Only the lines below, from the one with "Thanks everyone, I" through the one with "knurling for the", are to be written out, exactly.

-.-.-

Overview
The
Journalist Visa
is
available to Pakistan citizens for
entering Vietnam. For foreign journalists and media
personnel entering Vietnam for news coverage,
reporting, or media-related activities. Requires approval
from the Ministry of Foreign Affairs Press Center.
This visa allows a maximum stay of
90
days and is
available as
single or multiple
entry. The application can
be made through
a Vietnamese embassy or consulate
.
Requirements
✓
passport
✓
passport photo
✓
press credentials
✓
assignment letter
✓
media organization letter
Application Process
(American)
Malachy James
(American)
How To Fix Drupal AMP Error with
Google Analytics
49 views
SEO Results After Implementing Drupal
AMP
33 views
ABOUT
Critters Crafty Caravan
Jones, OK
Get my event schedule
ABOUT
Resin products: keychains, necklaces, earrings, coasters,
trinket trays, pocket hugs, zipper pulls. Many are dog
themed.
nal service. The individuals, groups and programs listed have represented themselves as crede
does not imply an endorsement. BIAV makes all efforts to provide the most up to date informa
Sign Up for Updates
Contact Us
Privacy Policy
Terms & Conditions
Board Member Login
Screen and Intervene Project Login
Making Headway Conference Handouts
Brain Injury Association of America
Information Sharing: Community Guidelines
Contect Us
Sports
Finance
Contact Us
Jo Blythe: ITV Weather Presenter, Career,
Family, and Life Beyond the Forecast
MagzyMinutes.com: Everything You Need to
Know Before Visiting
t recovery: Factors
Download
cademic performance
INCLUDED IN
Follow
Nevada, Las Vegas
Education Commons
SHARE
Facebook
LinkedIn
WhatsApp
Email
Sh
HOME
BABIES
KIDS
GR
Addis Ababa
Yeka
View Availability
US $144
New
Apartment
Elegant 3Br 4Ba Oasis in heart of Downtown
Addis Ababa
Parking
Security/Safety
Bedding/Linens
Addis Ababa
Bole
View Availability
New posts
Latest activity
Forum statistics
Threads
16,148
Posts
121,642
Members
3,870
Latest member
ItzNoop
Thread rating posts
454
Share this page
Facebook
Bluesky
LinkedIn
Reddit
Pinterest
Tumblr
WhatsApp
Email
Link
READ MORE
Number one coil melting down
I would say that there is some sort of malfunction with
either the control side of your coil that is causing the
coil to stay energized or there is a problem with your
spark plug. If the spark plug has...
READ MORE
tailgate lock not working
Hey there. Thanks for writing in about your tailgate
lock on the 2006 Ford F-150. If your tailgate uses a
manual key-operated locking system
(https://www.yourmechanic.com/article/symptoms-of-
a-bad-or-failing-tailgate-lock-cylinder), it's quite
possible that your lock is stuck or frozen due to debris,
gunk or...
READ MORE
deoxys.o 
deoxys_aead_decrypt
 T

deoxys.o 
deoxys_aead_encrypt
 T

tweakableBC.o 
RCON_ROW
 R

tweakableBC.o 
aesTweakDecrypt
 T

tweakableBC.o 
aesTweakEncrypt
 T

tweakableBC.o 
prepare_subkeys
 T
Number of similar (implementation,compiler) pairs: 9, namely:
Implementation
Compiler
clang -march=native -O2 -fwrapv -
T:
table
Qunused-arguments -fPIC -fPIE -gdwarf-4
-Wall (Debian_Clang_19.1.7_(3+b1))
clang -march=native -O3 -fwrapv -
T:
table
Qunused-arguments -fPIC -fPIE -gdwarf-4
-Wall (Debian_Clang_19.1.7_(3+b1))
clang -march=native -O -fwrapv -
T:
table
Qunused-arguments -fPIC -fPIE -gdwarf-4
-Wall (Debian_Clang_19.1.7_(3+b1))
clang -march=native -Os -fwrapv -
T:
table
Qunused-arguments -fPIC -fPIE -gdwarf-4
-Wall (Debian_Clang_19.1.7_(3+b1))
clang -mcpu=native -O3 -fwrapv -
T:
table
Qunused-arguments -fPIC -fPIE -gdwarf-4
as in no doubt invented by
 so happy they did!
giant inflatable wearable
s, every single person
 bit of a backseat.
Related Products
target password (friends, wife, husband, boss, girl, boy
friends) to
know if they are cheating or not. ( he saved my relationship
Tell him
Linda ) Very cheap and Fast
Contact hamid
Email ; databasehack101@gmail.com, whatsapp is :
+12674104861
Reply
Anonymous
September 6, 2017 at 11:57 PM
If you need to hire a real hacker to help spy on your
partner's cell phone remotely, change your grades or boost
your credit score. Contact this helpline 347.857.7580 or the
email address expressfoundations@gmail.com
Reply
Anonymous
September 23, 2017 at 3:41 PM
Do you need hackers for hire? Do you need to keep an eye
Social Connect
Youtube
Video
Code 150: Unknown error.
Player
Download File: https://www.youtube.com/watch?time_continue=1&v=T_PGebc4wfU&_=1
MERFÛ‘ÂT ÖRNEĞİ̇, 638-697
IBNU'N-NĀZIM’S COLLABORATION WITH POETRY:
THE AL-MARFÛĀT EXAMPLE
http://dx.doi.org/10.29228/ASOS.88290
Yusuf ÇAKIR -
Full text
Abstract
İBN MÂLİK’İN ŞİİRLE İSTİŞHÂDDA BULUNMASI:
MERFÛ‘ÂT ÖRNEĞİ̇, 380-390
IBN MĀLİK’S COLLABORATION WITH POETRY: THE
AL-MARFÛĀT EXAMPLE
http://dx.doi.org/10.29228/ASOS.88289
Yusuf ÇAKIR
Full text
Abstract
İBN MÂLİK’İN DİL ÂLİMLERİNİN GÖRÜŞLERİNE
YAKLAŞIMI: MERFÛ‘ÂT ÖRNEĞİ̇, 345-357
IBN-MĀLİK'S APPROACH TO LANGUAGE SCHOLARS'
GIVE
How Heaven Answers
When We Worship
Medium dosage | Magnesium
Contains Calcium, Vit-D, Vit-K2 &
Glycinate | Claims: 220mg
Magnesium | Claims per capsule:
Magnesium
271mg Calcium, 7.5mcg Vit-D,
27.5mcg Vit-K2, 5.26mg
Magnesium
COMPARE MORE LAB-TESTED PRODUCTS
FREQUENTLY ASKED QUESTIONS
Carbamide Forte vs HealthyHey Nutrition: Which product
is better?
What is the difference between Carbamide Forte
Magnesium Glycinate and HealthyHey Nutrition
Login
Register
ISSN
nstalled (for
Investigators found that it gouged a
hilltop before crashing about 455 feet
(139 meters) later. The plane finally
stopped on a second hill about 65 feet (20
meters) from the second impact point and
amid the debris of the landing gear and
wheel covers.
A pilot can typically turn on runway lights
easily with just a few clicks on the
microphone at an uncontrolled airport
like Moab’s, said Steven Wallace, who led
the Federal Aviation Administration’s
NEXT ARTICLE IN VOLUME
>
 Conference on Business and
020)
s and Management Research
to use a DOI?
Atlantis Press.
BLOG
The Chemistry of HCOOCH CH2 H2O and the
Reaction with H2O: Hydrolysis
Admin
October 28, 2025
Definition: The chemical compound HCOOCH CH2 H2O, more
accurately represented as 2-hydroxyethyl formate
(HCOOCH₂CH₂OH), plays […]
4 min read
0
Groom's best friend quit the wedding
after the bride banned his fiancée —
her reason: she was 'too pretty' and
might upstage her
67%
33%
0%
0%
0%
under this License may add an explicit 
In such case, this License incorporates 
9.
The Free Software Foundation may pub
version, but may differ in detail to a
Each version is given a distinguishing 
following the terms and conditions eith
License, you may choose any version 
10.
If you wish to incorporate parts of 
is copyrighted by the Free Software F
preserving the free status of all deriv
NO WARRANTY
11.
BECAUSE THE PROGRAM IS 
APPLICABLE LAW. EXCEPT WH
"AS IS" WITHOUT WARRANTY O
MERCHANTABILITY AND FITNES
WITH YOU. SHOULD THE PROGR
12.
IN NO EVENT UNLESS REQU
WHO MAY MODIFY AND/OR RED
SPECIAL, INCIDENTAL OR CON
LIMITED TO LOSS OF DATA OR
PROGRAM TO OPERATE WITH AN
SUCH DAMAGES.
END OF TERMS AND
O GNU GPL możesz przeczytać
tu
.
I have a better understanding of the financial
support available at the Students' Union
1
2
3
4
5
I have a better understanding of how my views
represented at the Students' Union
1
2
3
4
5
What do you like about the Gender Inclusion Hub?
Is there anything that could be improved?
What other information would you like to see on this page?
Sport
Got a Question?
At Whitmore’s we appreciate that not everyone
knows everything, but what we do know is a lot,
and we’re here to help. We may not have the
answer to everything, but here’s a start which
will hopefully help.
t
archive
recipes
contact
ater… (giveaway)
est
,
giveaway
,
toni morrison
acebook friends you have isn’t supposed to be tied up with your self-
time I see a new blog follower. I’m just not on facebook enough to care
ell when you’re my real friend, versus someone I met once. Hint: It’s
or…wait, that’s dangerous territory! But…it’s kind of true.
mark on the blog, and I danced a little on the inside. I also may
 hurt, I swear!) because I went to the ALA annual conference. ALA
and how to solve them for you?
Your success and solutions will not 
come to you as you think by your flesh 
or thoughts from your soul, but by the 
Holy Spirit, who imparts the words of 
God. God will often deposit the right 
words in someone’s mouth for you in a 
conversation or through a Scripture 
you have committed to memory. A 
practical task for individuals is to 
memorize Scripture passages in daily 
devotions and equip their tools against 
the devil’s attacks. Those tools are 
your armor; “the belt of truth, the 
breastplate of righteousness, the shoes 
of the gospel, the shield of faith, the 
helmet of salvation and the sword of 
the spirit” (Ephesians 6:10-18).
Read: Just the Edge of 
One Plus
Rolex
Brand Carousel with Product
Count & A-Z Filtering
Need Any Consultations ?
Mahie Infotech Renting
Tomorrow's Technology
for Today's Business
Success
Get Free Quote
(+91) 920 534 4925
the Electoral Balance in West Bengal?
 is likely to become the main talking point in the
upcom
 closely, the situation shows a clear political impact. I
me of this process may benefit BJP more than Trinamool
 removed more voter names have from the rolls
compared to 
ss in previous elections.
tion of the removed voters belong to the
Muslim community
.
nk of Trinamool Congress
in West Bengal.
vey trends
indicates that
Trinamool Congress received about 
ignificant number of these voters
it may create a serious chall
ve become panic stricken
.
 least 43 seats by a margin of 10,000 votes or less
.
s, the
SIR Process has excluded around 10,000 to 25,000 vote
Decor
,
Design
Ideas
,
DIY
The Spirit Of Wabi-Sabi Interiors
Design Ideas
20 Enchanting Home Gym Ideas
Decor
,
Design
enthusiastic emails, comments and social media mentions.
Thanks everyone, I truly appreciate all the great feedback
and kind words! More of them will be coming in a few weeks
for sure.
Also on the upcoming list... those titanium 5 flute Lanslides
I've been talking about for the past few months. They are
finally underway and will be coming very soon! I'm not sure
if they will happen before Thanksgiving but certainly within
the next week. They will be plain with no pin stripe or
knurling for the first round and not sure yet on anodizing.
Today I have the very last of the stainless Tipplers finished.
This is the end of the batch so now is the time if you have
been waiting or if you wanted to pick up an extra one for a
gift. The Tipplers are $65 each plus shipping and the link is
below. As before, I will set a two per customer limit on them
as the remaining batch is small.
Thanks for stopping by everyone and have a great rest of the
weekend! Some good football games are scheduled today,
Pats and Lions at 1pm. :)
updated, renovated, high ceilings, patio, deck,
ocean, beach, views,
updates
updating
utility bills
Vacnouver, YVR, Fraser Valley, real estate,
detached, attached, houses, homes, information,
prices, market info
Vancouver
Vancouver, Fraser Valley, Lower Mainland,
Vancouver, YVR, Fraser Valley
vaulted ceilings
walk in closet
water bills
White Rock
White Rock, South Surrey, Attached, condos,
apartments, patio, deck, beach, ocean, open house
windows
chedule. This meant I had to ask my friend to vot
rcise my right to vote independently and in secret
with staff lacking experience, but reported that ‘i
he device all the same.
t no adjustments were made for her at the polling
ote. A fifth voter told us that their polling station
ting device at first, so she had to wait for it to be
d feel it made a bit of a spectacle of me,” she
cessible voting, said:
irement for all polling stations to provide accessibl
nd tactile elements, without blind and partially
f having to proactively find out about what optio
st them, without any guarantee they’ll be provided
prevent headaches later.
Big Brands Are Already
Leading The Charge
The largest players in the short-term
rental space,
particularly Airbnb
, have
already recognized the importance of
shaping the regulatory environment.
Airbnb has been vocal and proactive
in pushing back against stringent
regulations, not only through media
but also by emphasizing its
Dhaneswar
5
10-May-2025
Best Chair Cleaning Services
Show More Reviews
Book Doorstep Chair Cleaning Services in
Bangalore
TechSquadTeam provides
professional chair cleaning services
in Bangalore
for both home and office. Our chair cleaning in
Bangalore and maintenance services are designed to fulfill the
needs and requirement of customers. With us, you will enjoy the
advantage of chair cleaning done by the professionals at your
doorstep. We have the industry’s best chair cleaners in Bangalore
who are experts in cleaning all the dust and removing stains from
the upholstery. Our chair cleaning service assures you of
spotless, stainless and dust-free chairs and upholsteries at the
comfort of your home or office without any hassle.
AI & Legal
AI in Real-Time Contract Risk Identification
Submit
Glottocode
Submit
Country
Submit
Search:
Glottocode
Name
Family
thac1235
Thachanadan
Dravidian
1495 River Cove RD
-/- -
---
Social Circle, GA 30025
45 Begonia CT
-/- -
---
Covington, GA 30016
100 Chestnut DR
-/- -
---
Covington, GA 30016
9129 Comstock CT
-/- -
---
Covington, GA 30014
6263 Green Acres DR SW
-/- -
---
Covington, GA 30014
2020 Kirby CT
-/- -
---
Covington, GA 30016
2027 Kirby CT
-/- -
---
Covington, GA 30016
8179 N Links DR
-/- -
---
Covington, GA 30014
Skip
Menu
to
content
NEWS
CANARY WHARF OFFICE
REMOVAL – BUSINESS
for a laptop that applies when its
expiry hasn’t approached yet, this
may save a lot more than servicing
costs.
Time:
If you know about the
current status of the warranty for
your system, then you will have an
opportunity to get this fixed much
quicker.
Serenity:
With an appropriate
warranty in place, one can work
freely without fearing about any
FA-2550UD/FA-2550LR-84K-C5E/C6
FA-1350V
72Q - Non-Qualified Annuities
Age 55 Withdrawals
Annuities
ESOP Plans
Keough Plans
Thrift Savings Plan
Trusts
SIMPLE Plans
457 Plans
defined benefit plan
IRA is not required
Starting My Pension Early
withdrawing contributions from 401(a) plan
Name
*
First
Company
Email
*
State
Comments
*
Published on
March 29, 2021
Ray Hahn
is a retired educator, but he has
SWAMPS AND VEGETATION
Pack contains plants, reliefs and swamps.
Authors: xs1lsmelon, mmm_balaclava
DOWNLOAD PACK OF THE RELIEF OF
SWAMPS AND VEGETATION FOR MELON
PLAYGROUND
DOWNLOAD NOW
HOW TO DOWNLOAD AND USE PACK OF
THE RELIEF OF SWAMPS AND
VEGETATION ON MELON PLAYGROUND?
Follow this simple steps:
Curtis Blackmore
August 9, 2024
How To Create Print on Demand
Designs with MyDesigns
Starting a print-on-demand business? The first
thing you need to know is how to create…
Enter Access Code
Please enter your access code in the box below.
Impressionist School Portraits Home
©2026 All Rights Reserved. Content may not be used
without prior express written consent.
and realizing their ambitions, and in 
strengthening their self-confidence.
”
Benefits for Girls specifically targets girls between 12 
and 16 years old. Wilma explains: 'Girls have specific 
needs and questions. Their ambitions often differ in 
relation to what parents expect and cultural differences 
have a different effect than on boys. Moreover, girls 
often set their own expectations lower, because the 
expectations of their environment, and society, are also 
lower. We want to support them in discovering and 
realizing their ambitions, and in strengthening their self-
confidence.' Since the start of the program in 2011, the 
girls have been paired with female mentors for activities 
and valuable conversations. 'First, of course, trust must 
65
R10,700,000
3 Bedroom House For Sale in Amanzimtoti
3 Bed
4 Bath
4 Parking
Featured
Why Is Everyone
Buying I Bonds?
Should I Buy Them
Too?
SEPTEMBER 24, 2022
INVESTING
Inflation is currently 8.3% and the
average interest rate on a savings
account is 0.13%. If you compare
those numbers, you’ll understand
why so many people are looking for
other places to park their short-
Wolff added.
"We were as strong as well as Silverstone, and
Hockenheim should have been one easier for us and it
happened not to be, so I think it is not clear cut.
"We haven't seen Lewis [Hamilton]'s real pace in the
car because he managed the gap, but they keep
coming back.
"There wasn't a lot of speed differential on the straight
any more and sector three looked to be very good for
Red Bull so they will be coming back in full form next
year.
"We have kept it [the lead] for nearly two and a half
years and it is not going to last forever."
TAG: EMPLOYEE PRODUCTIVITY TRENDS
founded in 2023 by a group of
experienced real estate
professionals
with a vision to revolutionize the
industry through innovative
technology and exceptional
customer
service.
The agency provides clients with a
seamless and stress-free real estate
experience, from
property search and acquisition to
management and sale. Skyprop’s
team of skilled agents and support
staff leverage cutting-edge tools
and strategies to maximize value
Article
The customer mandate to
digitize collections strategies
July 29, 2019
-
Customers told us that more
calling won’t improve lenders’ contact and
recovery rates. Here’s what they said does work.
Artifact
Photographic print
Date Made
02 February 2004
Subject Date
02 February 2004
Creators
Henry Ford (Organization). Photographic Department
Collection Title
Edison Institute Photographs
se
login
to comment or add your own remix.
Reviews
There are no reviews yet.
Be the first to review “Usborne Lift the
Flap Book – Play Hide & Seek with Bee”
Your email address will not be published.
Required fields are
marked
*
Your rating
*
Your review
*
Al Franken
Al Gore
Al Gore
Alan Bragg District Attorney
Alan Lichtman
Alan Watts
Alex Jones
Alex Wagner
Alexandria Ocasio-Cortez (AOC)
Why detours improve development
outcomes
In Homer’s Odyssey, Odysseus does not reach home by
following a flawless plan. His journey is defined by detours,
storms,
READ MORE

-.-.-

■ **Final answer**:
Thanks everyone, I truly appreciate all the great feedback
and kind words! More of them will be coming in a few weeks
for sure.
Also on the upcoming list... those titanium 5 flute Lanslides
I've been talking about for the past few months. They are
finally underway and will be coming very soon! I'm not sure
if they will happen before Thanksgiving but certainly within
the next week. They will be plain with no pin stripe or
knurling for the first round and not sure yet on anodizing.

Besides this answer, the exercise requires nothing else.